Brief :: Every entry should be reproduced precisely, with each picture left out.

Saved data entries
+ + +

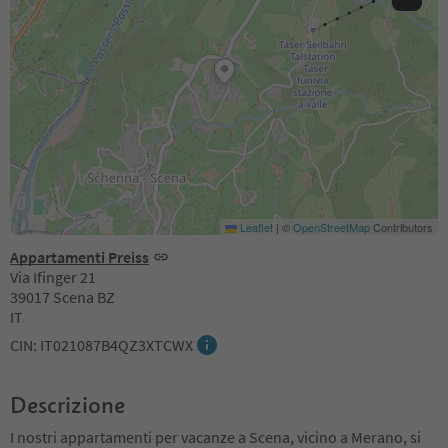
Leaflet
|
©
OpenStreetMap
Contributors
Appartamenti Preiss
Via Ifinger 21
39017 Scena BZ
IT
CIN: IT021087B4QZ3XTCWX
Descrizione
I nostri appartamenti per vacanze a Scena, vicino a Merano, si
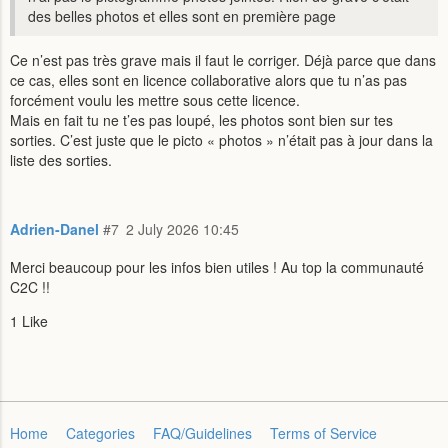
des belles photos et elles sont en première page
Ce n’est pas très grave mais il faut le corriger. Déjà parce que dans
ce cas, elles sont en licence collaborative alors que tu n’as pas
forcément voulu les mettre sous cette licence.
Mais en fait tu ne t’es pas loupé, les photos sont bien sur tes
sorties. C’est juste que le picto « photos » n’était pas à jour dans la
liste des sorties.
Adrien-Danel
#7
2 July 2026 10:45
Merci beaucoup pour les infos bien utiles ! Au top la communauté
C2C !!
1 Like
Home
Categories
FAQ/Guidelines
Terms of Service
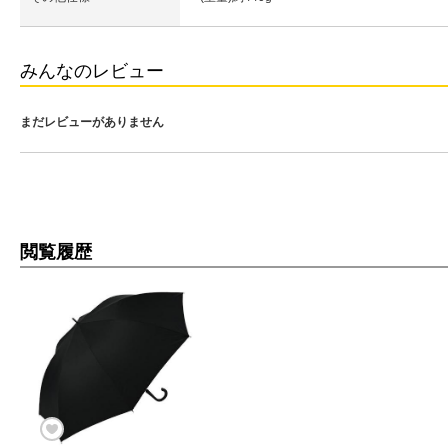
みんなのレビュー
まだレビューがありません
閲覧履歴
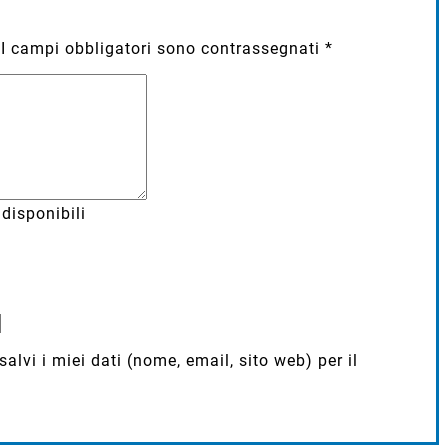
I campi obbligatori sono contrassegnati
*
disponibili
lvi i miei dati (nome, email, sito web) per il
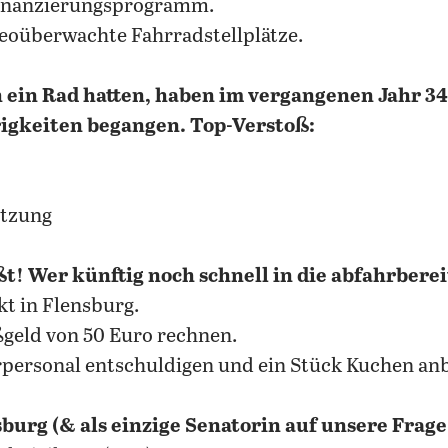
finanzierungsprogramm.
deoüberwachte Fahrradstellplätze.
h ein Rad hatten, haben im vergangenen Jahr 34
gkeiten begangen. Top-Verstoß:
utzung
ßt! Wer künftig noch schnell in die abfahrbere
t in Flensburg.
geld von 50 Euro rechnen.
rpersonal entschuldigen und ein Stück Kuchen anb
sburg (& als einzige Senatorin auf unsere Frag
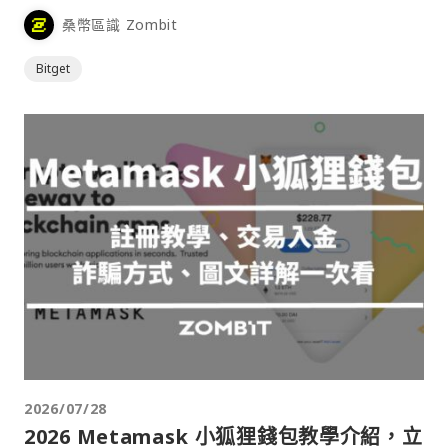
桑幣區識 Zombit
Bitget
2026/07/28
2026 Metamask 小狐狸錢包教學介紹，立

+ + +

Exercise answer ::
Leaflet
|
©
OpenStreetMap
Contributors
Appartamenti Preiss
Via Ifinger 21
39017 Scena BZ
IT
CIN: IT021087B4QZ3XTCWX
Descrizione
I nostri appartamenti per vacanze a Scena, vicino a Merano, si
des belles photos et elles sont en première page
Ce n’est pas très grave mais il faut le corriger. Déjà parce que dans
ce cas, elles sont en licence collaborative alors que tu n’as pas
forcément voulu les mettre sous cette licence.
Mais en fait tu ne t’es pas loupé, les photos sont bien sur tes
sorties. C’est juste que le picto « photos » n’était pas à jour dans la
liste des sorties.
Adrien-Danel
#7
2 July 2026 10:45
Merci beaucoup pour les infos bien utiles ! Au top la communauté
C2C !!
1 Like
Home
Categories
FAQ/Guidelines
Terms of Service
みんなのレビュー
まだレビューがありません
閲覧履歴
I campi obbligatori sono contrassegnati
*
disponibili
lvi i miei dati (nome, email, sito web) per il
finanzierungsprogramm.
deoüberwachte Fahrradstellplätze.
h ein Rad hatten, haben im vergangenen Jahr 34
gkeiten begangen. Top-Verstoß:
utzung
ßt! Wer künftig noch schnell in die abfahrbere
t in Flensburg.
geld von 50 Euro rechnen.
rpersonal entschuldigen und ein Stück Kuchen anb
sburg (& als einzige Senatorin auf unsere Frag
桑幣區識 Zombit
Bitget
2026/07/28
2026 Metamask 小狐狸錢包教學介紹，立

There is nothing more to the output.